The production of Ford engines in Mexico started in 1983 when the company opened a facility in the city of Chihuahua. The growth of this plant has been gradual, and at this moment, it has 247 acres of land and 732,000 square feet of construction where more than 1,580 employees are working to manufacture the engines that will be later mounted on Ford vehicles around the world.
“We have invested in Chihuahua by adding a third assembly line to produce the DRAGON engine. Our impact on powertrain is global, so we send our engines and transmissions to the whole world. Chihuahua is one of the most productive locations that Ford has, so this plant has earned the opportunity to produce these engines there,” said Chris Recktenwald, director of purchasing and supplier quality at Ford Mexico, in an interview with BorderNow.
The engines produced in Chihuahua are exported to various parts of the world, including the United States, Canada, South America, and the Asia Pacific region. A part of this production is for small cars.
“This plant is part of our support for new vehicles that Ford develops globally and not exclusively for Mexico,” Recktenwald added.
This engine plant in Chihuahua has had several extensions. One of them was in 2009, when the production of diesel engines for light and medium trucks was integrated.
The most recent expansion was announced in 2015 and was completed in 2017, through which Ford integrated new gasoline engines. According to a press release, the investment in the Chihuahua plant was US$1.1 billion.
In addition, US$200 million were invested to expand the production of diesel engines. The production of these diesel engines as well as the gasoline engine I-4 will increase the workforce by 500 people.
The 2.5L engine of the DURATEC HE platform continued until 2017 as the base engine for the Ford Escape and the Fusion. Production ended about a year ago and the engine was replaced by the new DRAGON. The production of the new DRAGON engine started at the Chihuahua plant in February 2018.
Ford estimates show that, with these expansions, its engine plant in Chihuahua now contributes with 10% of the engines for passenger vehicles sold under this brand.
In addition to the production of engines, Ford has two assembly plants in Hermosillo, Sonora, and Cuautitlan-Izcalli, State of Mexico, as well as a transmission plant in Irapuato, Guanajuato.
Recktenwald mentioned that there is still an opportunity to do business with Ford in Mexico as it has a solid Tier 1 supply base, but there are still opportunities for Tier 2 suppliers.
He expressed Ford is thinking locally and the company is asking to its Tier 1 suppliers to do the same. Moreover, the company is in the process to manufacture electric vehicles in Mexico; as a result, this will be a new area of opportunity for domestic suppliers and foreigners installed in the country to do business with Ford.

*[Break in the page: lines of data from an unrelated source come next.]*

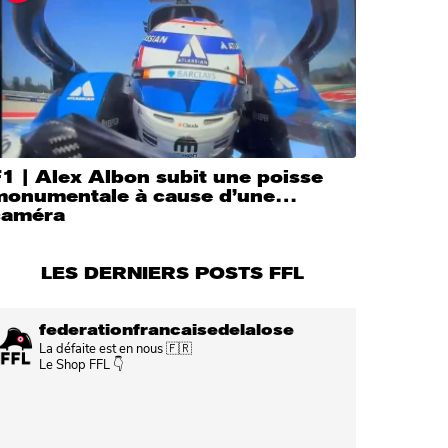
1 | Alex Albon subit une poisse
monumentale à cause d’une…
caméra
LES DERNIERS POSTS FFL
federationfrancaisedelalose
La défaite est en nous 🇫🇷
Le Shop FFL 👇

“Basically, we have our supply base that can help us build the electric vehicle. Obviously, we are working with them to see if they can reconvert and continue doing business with us,” said Recktenwald.
Even though Ford canceled the project of an assembly plant in San Luis Potosi in 2017 due to the decline in demand for small cars in North America the company says it has a firm commitment to Mexico where it has operated for 90 years.
Recktenwald commented that Ford’s decisions are not based on politics but on market patterns, so the cancellation of this project was due to the change in consumers, who prefer trucks and SUVs instead of small cars.